• **TASK TO COMPLETE**
Please return all lines in the listing holding the word "Bicycle".

*** Opening DATA RECORDS ***

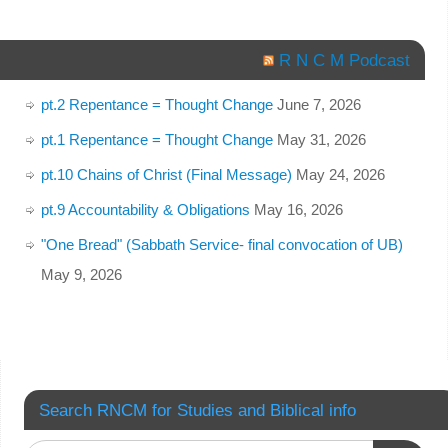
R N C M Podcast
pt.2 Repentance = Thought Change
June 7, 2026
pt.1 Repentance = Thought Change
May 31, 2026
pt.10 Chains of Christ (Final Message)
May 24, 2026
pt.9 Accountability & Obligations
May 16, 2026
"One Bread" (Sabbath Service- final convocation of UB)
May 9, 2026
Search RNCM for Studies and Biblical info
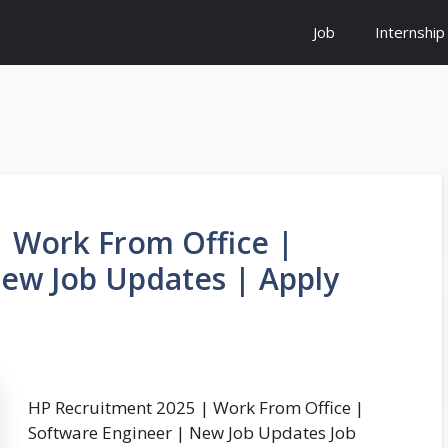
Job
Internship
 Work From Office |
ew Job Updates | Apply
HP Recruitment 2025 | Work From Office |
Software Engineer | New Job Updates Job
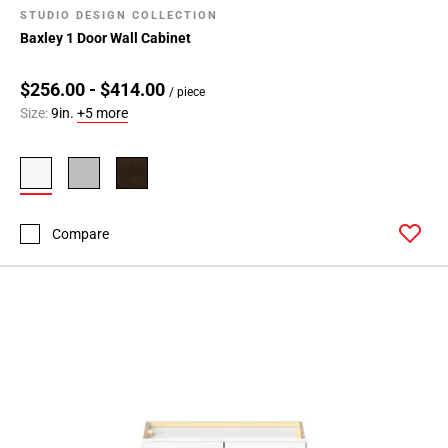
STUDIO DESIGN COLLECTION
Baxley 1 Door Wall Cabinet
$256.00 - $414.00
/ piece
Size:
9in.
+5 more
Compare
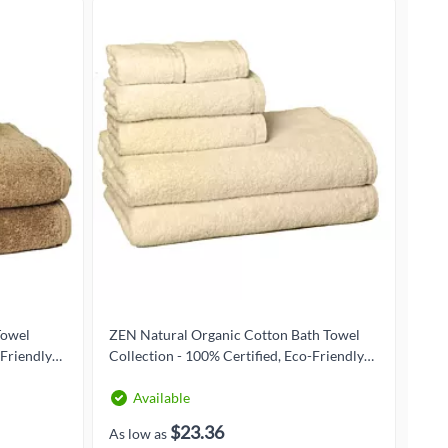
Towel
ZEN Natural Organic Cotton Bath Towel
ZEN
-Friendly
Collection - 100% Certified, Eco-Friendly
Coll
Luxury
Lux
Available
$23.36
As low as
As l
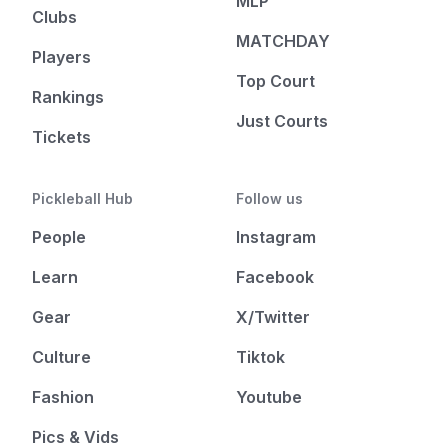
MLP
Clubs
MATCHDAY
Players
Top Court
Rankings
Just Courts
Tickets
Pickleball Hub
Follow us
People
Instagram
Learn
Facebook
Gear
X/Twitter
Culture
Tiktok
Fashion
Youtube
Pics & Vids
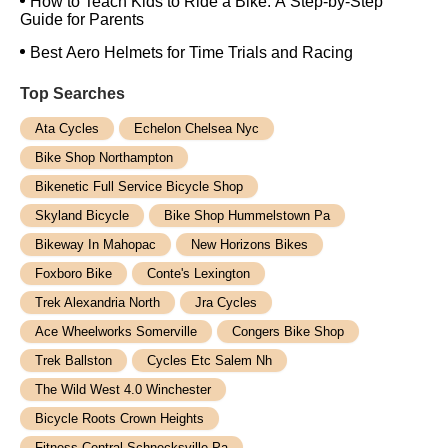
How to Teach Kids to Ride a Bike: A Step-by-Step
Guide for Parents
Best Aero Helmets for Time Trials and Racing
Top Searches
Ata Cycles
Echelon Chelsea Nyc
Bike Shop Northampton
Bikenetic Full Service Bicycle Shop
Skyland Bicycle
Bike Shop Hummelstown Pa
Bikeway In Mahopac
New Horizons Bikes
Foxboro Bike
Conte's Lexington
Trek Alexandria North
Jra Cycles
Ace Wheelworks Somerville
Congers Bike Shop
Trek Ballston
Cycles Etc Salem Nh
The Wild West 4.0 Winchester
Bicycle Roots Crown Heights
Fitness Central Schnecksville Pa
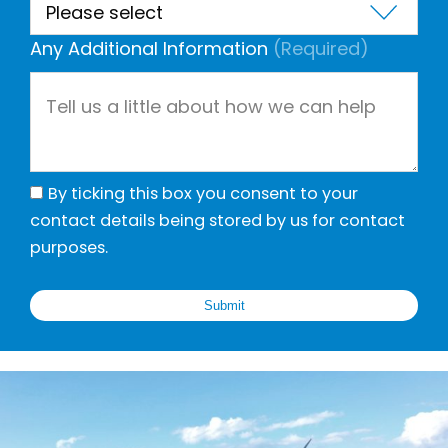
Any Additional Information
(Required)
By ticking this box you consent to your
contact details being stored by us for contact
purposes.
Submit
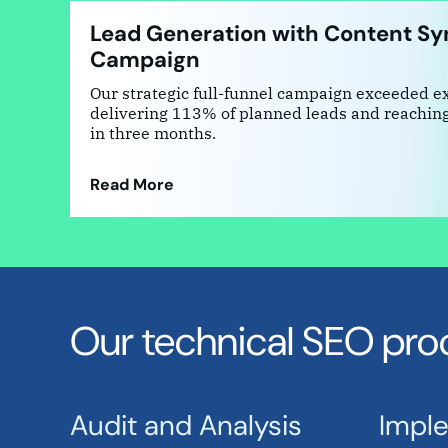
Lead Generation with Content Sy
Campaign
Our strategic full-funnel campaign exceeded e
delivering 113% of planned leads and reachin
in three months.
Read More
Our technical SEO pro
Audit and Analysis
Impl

*** Closing DATA RECORDS ***
*** Opening DATA RECORDS ***

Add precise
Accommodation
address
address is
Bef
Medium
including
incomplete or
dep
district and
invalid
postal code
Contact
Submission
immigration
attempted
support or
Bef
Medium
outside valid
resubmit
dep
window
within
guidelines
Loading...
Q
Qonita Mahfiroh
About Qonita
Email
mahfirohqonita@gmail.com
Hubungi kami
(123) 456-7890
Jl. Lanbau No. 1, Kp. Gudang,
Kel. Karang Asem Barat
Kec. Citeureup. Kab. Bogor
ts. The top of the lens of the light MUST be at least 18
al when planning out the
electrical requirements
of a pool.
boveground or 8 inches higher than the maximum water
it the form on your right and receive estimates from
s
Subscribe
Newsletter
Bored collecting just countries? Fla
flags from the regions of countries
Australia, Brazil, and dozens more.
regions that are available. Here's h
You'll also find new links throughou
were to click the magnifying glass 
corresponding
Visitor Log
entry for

*** Closing DATA RECORDS ***

• **RESPONSE**
Bikenetic Full Service Bicycle Shop
Skyland Bicycle
Bicycle Roots Crown Heights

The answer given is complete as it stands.